After meeting police and education department officials, chief minister K. Chandrashekar Rao said the government was left with no choice but to order a retest.
After going through judgments of various high courts and the Supreme Court in similar cases, the chief minister and state officials concluded that a re-exam was necessary. “In previous instances when such incidents happened in India, the courts eventually called for a re-exam,” a statement from the chief minister’s office said.
Telangana conducted Eamcet-2 on 9 July following ambiguity over seat quota allotment for national eligibility cum entrance test (NEET). The first exam (Eamcet-I) was conducted on 15 May.
Besides, aspiring medical students also had to appear for a separate entrance test conducted by neighbouring Andhra Pradesh. AP and Telangana began conducting separate entrance exams following their bifurcation in June 2014.
Some parents of students who topped the second Eamcet exam (Eamcet-2) have been protesting outside the state secretariat to persuade the administration not to order a retest.
They reason that their wards are already under strain from writing three state-level exams in a year and a fourth test would be an undue burden on them. They want the government to disqualify students who have resorted to irregularities.
“When something unfortunate happens, some people will suffer,” chief minister Rao said. “Parents should understand our anguish and cooperate in the smooth conduct of re-test,” he added.
Telangana’s crime investigation department (CID), which began a probe last month blamed a Delhi-based racket for leaking the exam papers. The question papers are printed at a press in Delhi.

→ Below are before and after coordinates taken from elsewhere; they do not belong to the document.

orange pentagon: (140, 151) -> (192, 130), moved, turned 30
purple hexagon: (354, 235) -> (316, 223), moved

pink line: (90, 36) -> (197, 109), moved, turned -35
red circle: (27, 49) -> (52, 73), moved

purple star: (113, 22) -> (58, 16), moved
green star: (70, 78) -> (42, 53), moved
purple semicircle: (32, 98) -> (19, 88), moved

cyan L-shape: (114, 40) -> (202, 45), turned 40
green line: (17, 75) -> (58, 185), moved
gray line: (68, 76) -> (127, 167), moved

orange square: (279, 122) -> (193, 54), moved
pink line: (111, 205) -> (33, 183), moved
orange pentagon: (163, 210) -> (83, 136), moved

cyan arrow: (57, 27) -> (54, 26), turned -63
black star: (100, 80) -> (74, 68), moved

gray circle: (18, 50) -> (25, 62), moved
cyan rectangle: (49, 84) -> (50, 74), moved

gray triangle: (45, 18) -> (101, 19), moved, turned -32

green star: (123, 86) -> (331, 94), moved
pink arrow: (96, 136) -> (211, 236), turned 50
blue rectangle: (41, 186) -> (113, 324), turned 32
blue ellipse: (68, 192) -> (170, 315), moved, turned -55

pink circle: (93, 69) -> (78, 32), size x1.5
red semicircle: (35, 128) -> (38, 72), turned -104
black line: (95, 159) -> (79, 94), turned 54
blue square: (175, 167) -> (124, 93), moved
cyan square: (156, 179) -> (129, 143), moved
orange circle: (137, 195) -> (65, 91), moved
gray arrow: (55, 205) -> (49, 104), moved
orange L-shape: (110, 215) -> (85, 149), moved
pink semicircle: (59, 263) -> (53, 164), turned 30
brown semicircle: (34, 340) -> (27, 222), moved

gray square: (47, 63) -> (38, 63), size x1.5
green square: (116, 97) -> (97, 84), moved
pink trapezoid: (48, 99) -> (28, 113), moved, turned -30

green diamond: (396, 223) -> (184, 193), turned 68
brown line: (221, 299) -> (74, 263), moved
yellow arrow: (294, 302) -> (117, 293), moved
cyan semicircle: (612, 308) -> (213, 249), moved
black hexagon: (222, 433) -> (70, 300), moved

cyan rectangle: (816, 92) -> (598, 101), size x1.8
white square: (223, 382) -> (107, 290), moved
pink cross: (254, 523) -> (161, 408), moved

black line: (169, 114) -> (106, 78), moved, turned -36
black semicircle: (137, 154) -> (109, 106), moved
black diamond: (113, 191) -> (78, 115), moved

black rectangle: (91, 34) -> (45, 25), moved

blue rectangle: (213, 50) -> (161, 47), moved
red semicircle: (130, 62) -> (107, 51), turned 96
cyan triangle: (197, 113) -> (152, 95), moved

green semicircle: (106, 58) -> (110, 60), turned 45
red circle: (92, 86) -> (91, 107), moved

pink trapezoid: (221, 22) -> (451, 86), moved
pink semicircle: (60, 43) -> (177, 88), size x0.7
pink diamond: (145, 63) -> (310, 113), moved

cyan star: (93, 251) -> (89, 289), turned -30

Four people, Mukul Jain, Mayank Sharma, Sunil Singh and Iqbal have been named as prime suspects in the case. In all, police have identified 34 brokers who conspired to sell leaked question papers to students trying to secure admission into undergraduate medicine and dental courses.
The police have arrested six brokers so far and are close to nabbing five more middlemen.
Chief minister Rao has asked police officials to also investigate parents of 200 students who paid money to the brokers.